I am trying to show every proper and cobounded action is acylindrical. Given any $\epsilon> 0$, we need to show there exist $R, N > 0$, s.t. for every two points $x, y$ with $ d(x, y)\ge R$, there are at most $N$ elements $g\in G$ satisfying $d(x, g x)\le\epsilon$ and $d(y, g y) \le\epsilon$. Since the action is proper, each orbit $G\cdot x$ is discrete, then in the compact set $\bar{B_\epsilon}(x)$, the intersection $G\cdot x\cap\bar{B_\epsilon}(x)$ is finite. Also, by the proper action, the stabilizers are also finite. So for given 2 points $x,y$, the number of elements $g\in G$ satisfying $d(x, g x)\le\epsilon$ and $d(y, g y) \le\epsilon$, say $N_{x,y}$, is finite. But how do we get a universal $N$ to bound all the $N_{x,y}$ when $x,y$ are apart enough? In particular, I am not sure how to apply the cobounded condition.
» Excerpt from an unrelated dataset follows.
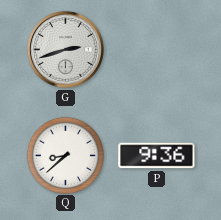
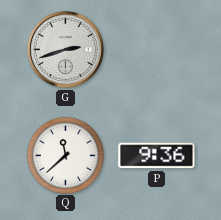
Q: 8:38 -> 11:38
An action of a group $G$ on a metric space $S$ is called acylindrical if for every $\epsilon> 0$ there exist $R, N > 0$ such that for every two points $x, y$ with $ d(x, y)\ge R$, there are at most $N$ elements $g\in G$ satisfying $d(x, g x)\le\epsilon$ and $d(y, g y) \le\epsilon$.
Update: The proof below assumes that the space $X$ is proper, i.e., that closed balls are compact. I think the statement is false without this statement. See the comments below.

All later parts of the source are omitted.